A standard configuration deployment to a router that makes up part of the network in the Sacramento DC caused the management subsystem to become unresponsive, stopping all network traffic from being able to traverse the router. This change is a low risk standard operation that is carried out multiple times a day without effect, and it is applied with an automatic rollback process in case of error. The automatic rollback process failed, and attempts to manually revert the change also failed, which then resulted in the manual re-routing of traffic to resolve the issue. Squiz are working with our hardware and software partners to investigate why a routine operation resulted in an outage.

Residual Impact 

There is no residual impact or risk to recurrence known at this time. The affected hardware has been bought back into operation and being monitored by Squiz teams.

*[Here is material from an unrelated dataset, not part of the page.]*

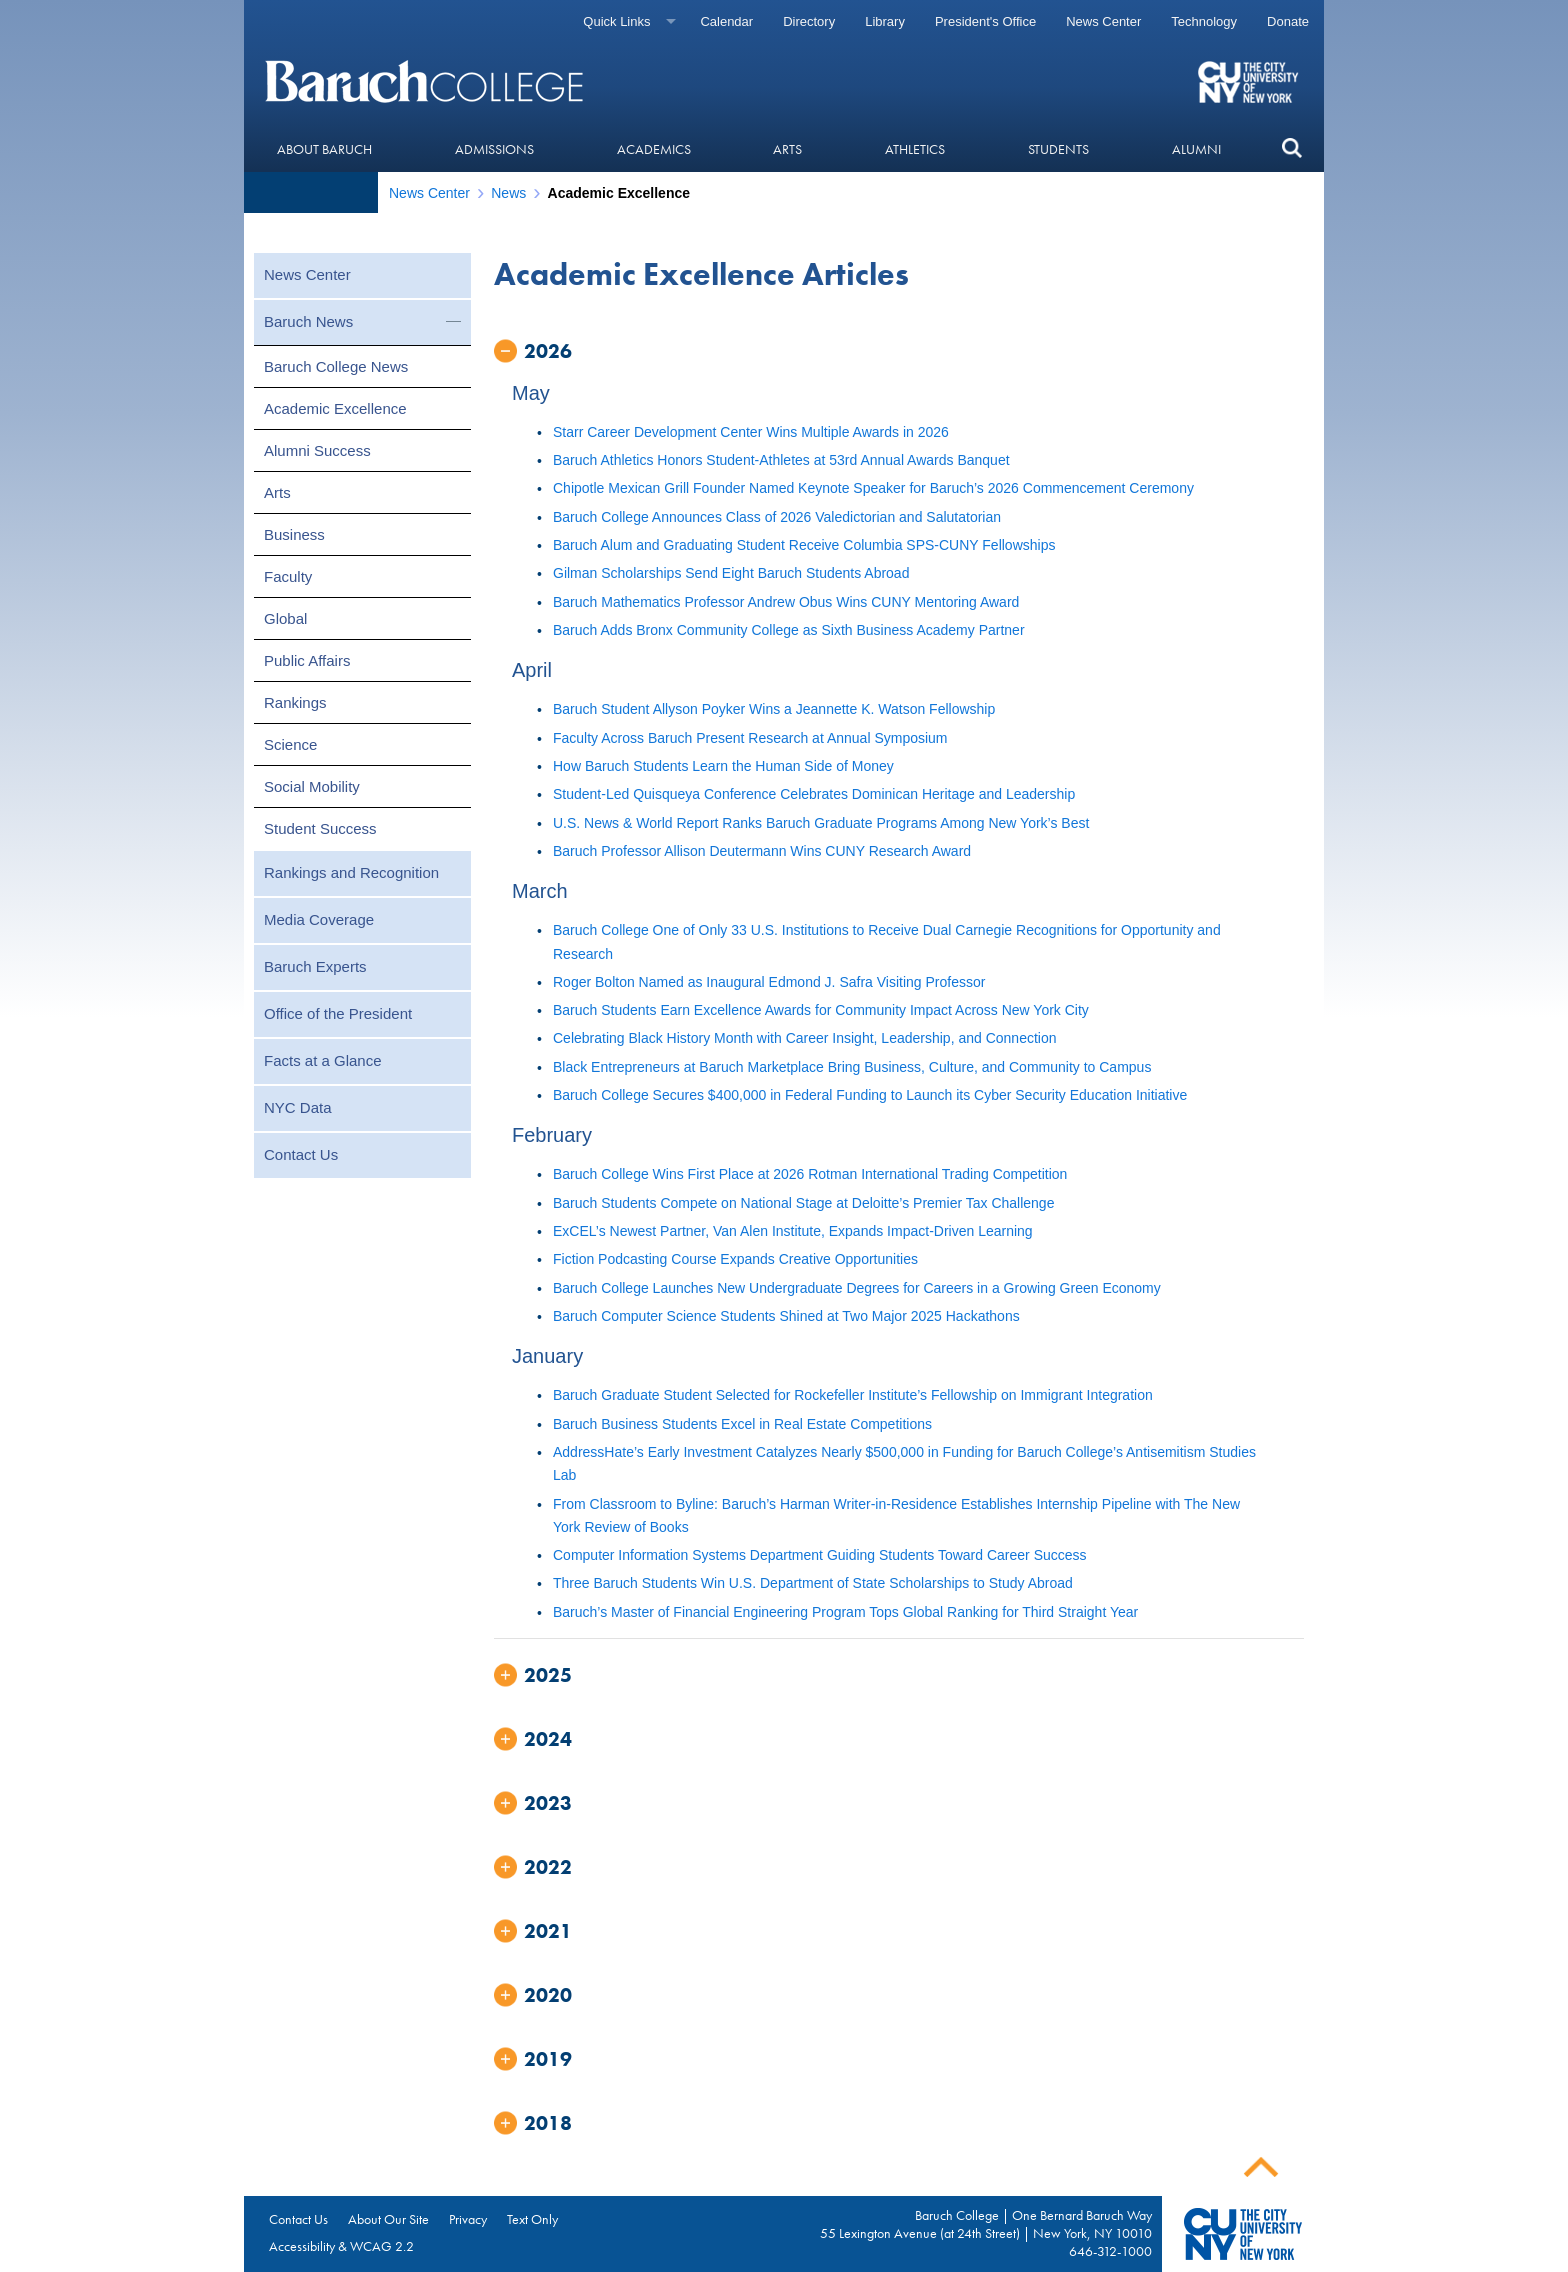 The height and width of the screenshot is (2272, 1568). What do you see at coordinates (786, 602) in the screenshot?
I see `Baruch Mathematics Professor Andrew Obus Wins CUNY Mentoring Award` at bounding box center [786, 602].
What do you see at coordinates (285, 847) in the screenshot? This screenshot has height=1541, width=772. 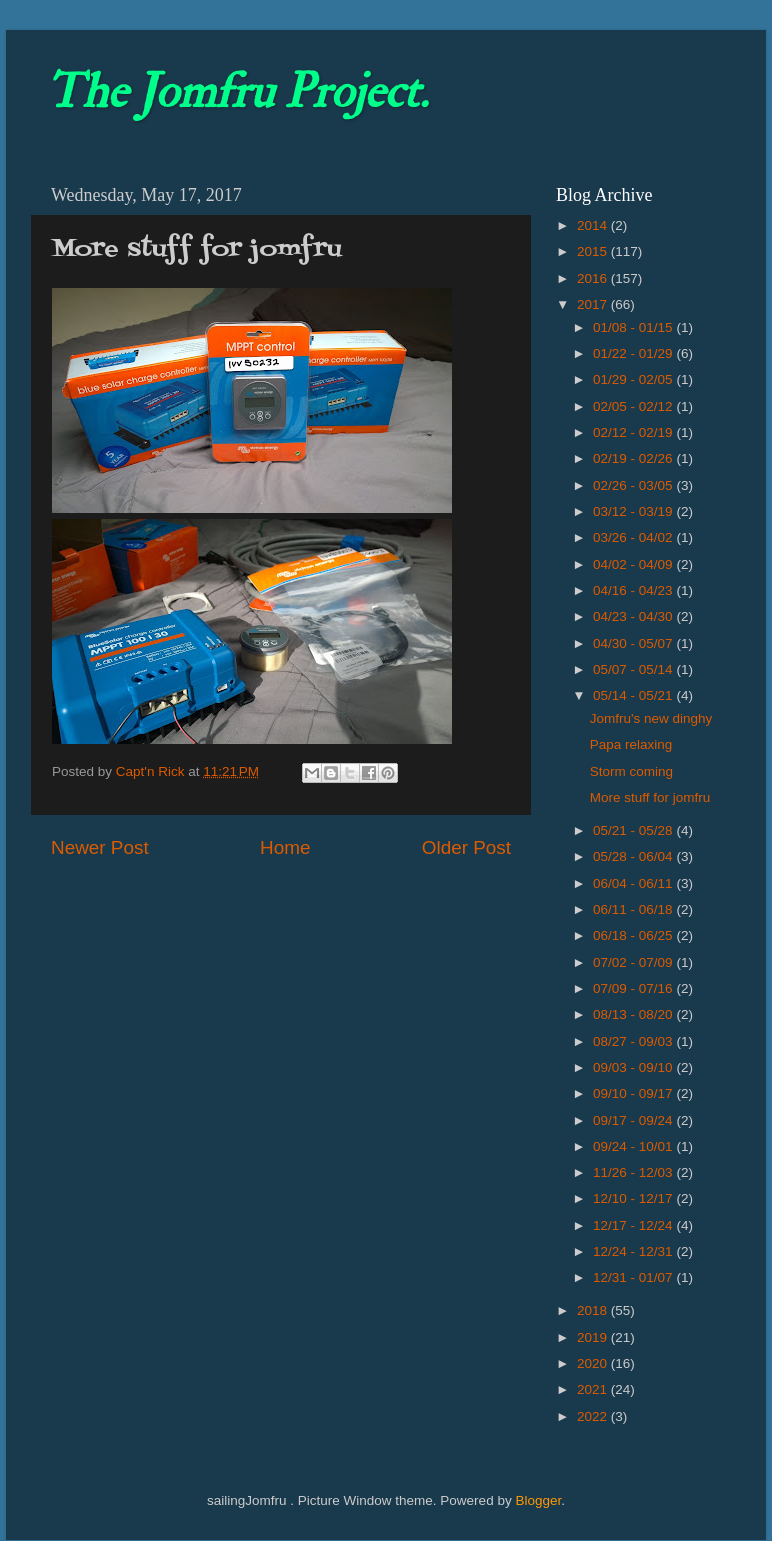 I see `Home` at bounding box center [285, 847].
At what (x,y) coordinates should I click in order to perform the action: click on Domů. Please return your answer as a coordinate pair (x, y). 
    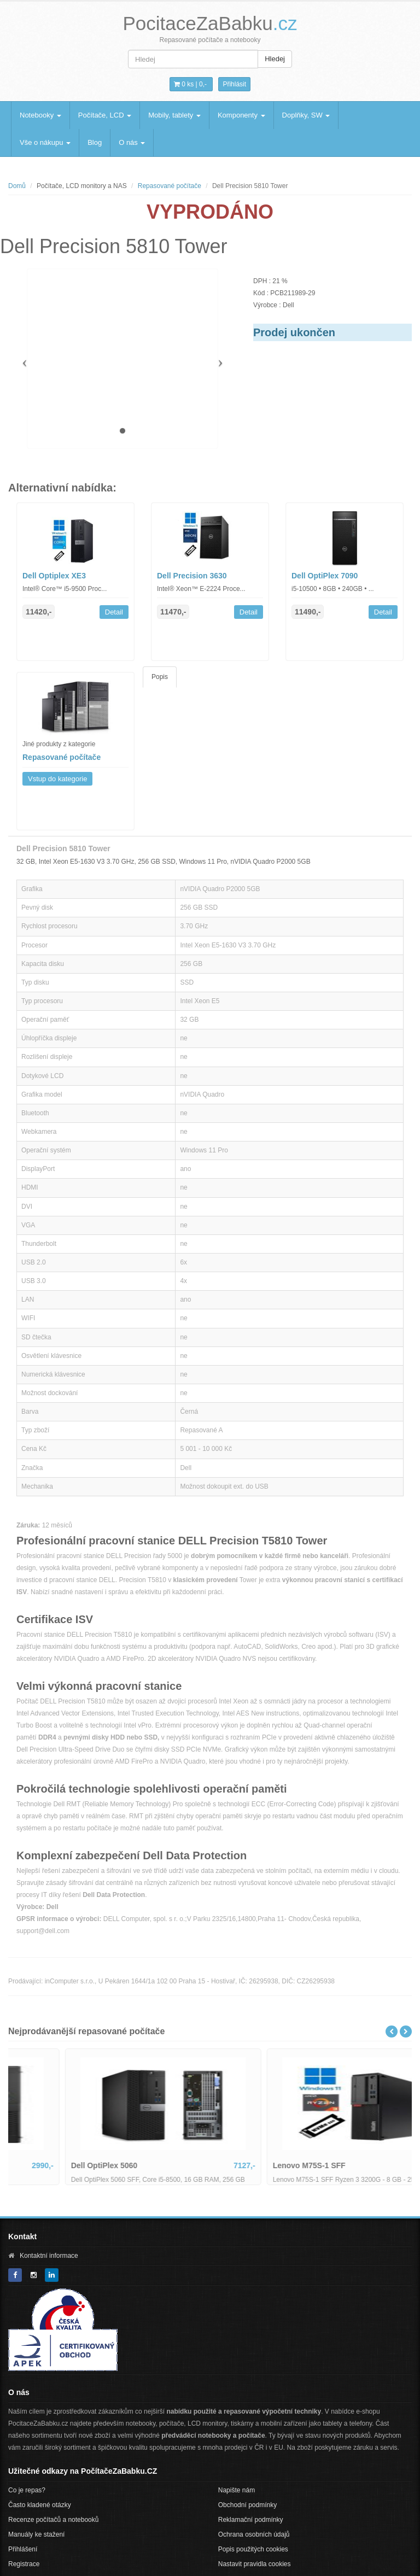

If you require a PDF copy of this post incident report please contact your Squiz Customer Support Manager.

Kind regards,

Squiz Customer Care

Posted Nov 24, 2021 - 13:45 AEDT

Resolved
Squiz teams have deployed a fix for the current Major Incident which has restored service for all Squiz Cloud hosted customers in our Sacramento Data Centre (DC). We apologise for this degradation of service and thank you for your patience while we worked on the resolution.

A postmortem will be provided via https://status.squiz.cloud within 24 hours.
Posted Nov 23, 2021 - 16:00 AEDT
Identified
Squiz teams have identified the cause of the current degradation of service Major Incident, and are currently working to resolve the issue.

We will provide a further update in ~15 minutes, or once the incident is resolved.
Posted Nov 23, 2021 - 15:54 AEDT
Update
Squiz monitoring has detected a degradation of service incident that is affecting Squiz Cloud customers hosted in the USA ONLY. Multiple Squiz teams are currently investigating.

A further update will be provided in ~15 minutes.
Posted Nov 23, 2021 - 15:43 AEDT
Update
We are continuing to investigate this issue.
Posted Nov 23, 2021 - 15:37 AEDT
Investigating
Squiz monitoring has detected a degradation of service incident that is affecting Squiz Cloud customers. Multiple Squiz teams are currently investigating.

A further update will be provided via https://status.squiz.cloud in 15 minutes, or earlier if the situation or information changes.
Posted Nov 23, 2021 - 15:36 AEDT
This incident affected: Squiz Cloud Hosted Instances.